Die Bewerbung, an der ich arbeiten wollte, sollte mein Leben doch von Grund auf verändern! Dieser Job war die Antwort auf all meine Vorstellungen, eine Festanstellung in meiner Traumposition in meiner Traumfirma. Aber wie immer vermasselte ich mir alles, weil ich mal wieder meinem Helfersyndrom gefolgt war. Ja, das schaffe ich heute, klar kann ich das machen, gar kein Problem. Ich ahnte schon, dass es eng werden würde, sehr eng. Endlich die Teststation, lange Schlangen, eingemummelte Figuren im Nieselregen. Alle ohne Termin.
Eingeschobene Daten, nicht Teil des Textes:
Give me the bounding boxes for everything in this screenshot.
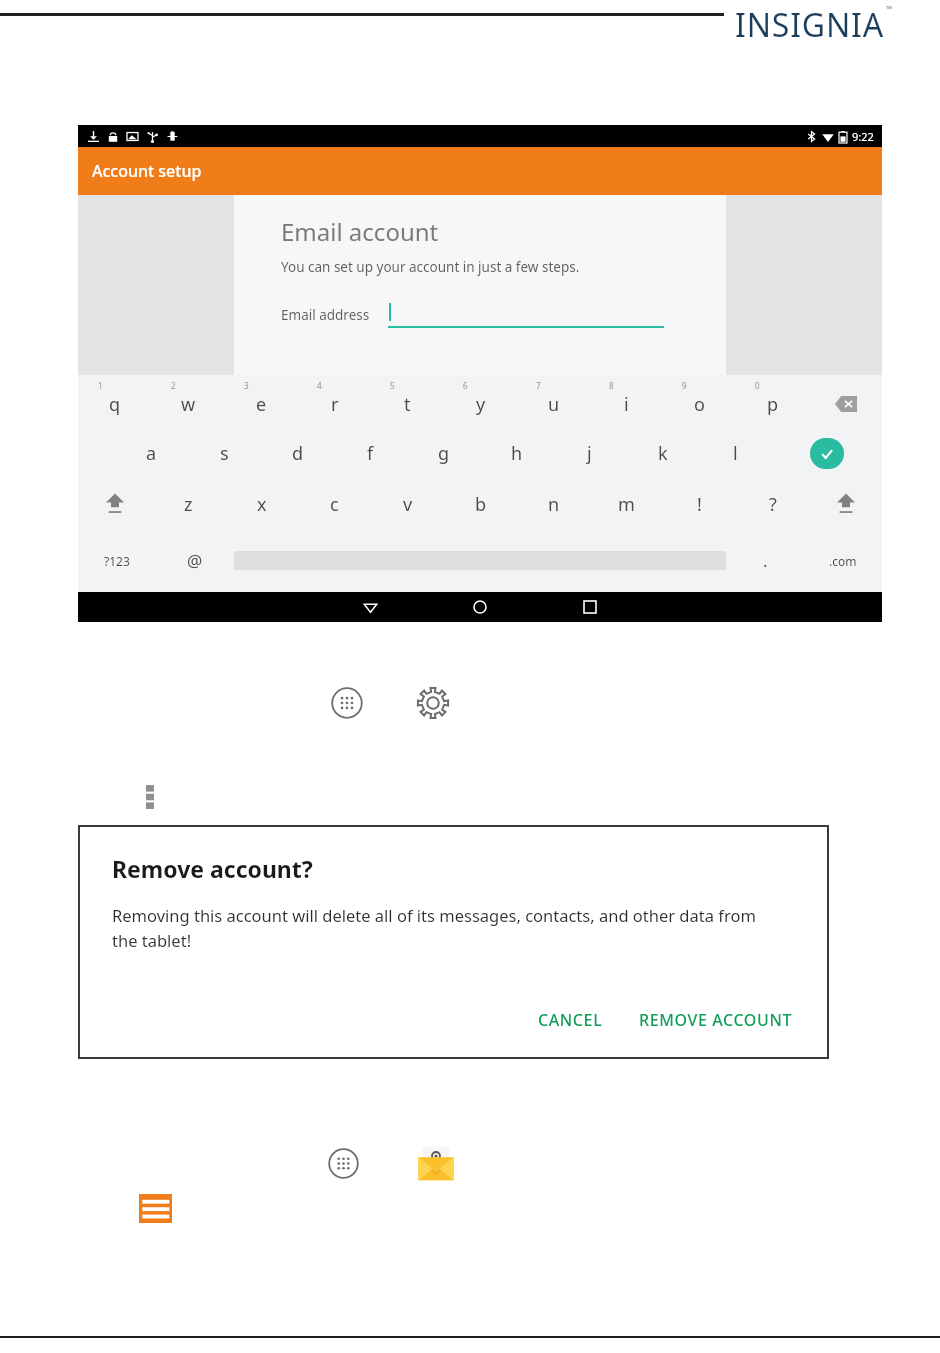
button[interactable]: 5 [371, 375, 444, 427]
staticText: h [511, 441, 523, 466]
staticText: INSIGNIA [735, 3, 884, 47]
button[interactable]: @ [156, 529, 234, 592]
staticText: b [475, 492, 487, 517]
button[interactable]: 0 [736, 375, 809, 427]
staticText: j [587, 441, 592, 466]
staticText: u [548, 392, 560, 417]
button[interactable]: All apps [328, 1148, 359, 1179]
staticText: ? [769, 492, 777, 517]
button[interactable]: ! [663, 479, 736, 529]
staticText: k [658, 441, 668, 466]
button[interactable]: More options [137, 779, 163, 815]
staticText: Email address [281, 306, 370, 324]
staticText: ! [697, 492, 702, 517]
staticText: 4 [317, 380, 322, 391]
staticText: 1 [98, 380, 103, 391]
button[interactable]: k [626, 427, 699, 479]
staticText: w [181, 392, 196, 417]
button[interactable]: Email app [416, 1144, 456, 1184]
staticText: z [184, 492, 193, 517]
staticText: 0 [755, 380, 760, 391]
button[interactable]: j [553, 427, 626, 479]
button[interactable]: Shift [78, 479, 152, 529]
button[interactable]: 6 [444, 375, 517, 427]
button[interactable]: 7 [517, 375, 590, 427]
staticText: y [476, 392, 486, 417]
button[interactable]: REMOVE ACCOUNT [631, 1003, 801, 1037]
button[interactable]: All apps [331, 687, 363, 719]
button[interactable]: Back [355, 592, 385, 622]
staticText: i [624, 392, 629, 417]
staticText: n [548, 492, 560, 517]
staticText: e [256, 392, 267, 417]
staticText: ?123 [104, 553, 130, 569]
staticText: You can set up your account in just a fe… [281, 258, 580, 276]
button[interactable]: . [726, 529, 804, 592]
staticText: 3 [244, 380, 249, 391]
button[interactable]: ?123 [78, 529, 156, 592]
staticText: REMOVE ACCOUNT [639, 1009, 793, 1031]
button[interactable]: ? [736, 479, 809, 529]
staticText: t [404, 392, 411, 417]
staticText: c [330, 492, 339, 517]
button[interactable] [388, 302, 664, 328]
staticText: m [618, 492, 635, 517]
button[interactable]: z [152, 479, 225, 529]
button[interactable]: b [444, 479, 517, 529]
staticText: r [331, 392, 339, 417]
button[interactable]: Recent apps [575, 592, 605, 622]
staticText: s [220, 441, 229, 466]
button[interactable]: x [225, 479, 298, 529]
button[interactable]: 8 [590, 375, 663, 427]
staticText: l [733, 441, 738, 466]
button[interactable]: s [188, 427, 261, 479]
staticText: p [767, 392, 779, 417]
staticText: . [763, 549, 768, 572]
button[interactable]: c [298, 479, 371, 529]
button[interactable]: 1 [78, 375, 152, 427]
staticText: 7 [536, 380, 541, 391]
button[interactable]: f [334, 427, 407, 479]
staticText: .com [829, 553, 857, 569]
button[interactable]: Done [772, 427, 882, 479]
staticText: Remove account? [112, 853, 313, 884]
button[interactable]: Backspace [809, 375, 882, 427]
button[interactable]: a [115, 427, 188, 479]
staticText: @ [187, 549, 203, 572]
staticText: f [367, 441, 374, 466]
staticText: ™ [886, 3, 893, 14]
staticText: v [403, 492, 413, 517]
button[interactable]: 3 [225, 375, 298, 427]
staticText: q [109, 392, 121, 417]
button[interactable]: m [590, 479, 663, 529]
staticText: Email account [281, 215, 439, 248]
staticText: 2 [171, 380, 176, 391]
button[interactable]: h [480, 427, 553, 479]
staticText: d [292, 441, 304, 466]
button[interactable]: l [699, 427, 772, 479]
staticText: 6 [463, 380, 468, 391]
button[interactable]: Settings [416, 686, 450, 720]
button[interactable]: Home [465, 592, 495, 622]
button[interactable]: 9 [663, 375, 736, 427]
button[interactable]: 4 [298, 375, 371, 427]
button[interactable]: Menu [133, 1188, 178, 1229]
button[interactable]: Space [234, 529, 726, 592]
button[interactable]: .com [804, 529, 882, 592]
button[interactable]: d [261, 427, 334, 479]
button[interactable]: n [517, 479, 590, 529]
button[interactable]: v [371, 479, 444, 529]
button[interactable]: CANCEL [530, 1003, 611, 1037]
staticText: x [257, 492, 267, 517]
staticText: CANCEL [538, 1009, 603, 1031]
staticText: g [438, 441, 450, 466]
button[interactable]: g [407, 427, 480, 479]
button[interactable]: 2 [152, 375, 225, 427]
staticText: 8 [609, 380, 614, 391]
staticText: Removing this account will delete all of… [112, 904, 767, 951]
staticText: 9:22 [852, 129, 874, 144]
staticText: a [146, 441, 157, 466]
button[interactable]: Account setup [78, 147, 882, 195]
staticText: 5 [390, 380, 395, 391]
button[interactable]: Shift [809, 479, 882, 529]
Dabei musste die Bewerbung doch sitzen. Ich hatte schon alles fertig im Kopf, nur noch tippen und bebildern, ein paar Artikel von mir einscannen. Fertig und ab damit bis 14 Uhr. Das war die Deadline. Was machte ich dann bitte hier?! Anstehen für einen Test, um dann als Ersatz den Weihnachtsengel in der Kindervorstellung zu geben. Warum konnte ich nicht einmal NEIN sagen, ohne mich schlecht zu fühlen, einfach nur Nein, ohne Begründung, ohne mich zu rechtfertigen.

Ohne Job würde es mager aussehen und ohne diesen Job trostlos. Ich kam keinen Schritt weiter, immer wieder dieser Kreislauf aus Chance – Freude – Chance vertan – Trauer – Hass auf mich selbst, Aufbauen lassen durch Freunde und rauf aufs Karussell und immer schneller. Ging das hier mal voran?? Voran, voran, nein, nein, ja, ja. Was sollte ich denn nur machen und vor allem: Was machte ich zuerst? Stopp, tief atmen, einatmen, ausatmen, einatmen, ausatmen. Wie kam ich aus diesem Gedankenkarussell wieder raus?!

Ein Kaffee! Ein Kaffee musste her. Ich fuhr mit meinem Fahrrad zu einem nahegelegenen Café und setzte mich an einen Tisch, beruhigte mich. Kam langsam runter. Allmählich drangen die Gespräche vom Nachbartisch zu mir durch. Die beiden Freundinnen dort unterhielten sich natürlich – worüber auch sonst? – über CORONA. Aber was war das? Was sagte die eine da? Völlig verrückte Worte und Sätze… Alle Regeln aufgehoben? Keine Reglementierungen mehr? Keine Tests? Keine Masken? Aber warum? Was war denn jetzt los? Der neue Gesundheitsminister fuhr eine ganz andere Linie und alle Inzidenzzahlen waren auf Null gefallen? Ganz bestimmt wurde ich verrückt.

Aber nein, ich lauschte weiter – es war wirklich wahr! Nun drangen Gesprächsfetzen auch von anderen Tischen zu mir herüber – alle sagten das gleiche, alle waren ungläubig, irritiert – genau wie ich. Der einzige Gedanke, der sich absurderweise in mein Hirn bohrte: Ob der Schmalzkuchenverkäufer wohl auch schon Bescheid weiß? Ich kramte etwas Kleingeld aus der Tasche, legte es für den Kaffee auf den Tisch und radelte voller Vorfreude, immer noch gemischt mit Ungläubigkeit und Skepsis, dem Schmalzkuchenverkaufsstand entgegen…

Ein riesiger Pulk fröhlicher Menschen! Sie konnten, genau wie ich, ihr Glück gar nicht fassen – Schmalzkuchen frei verfügbar, für alle zu haben! Juchee! Nie war Schmalzkuchen köstlicher als jetzt, in diesem Moment!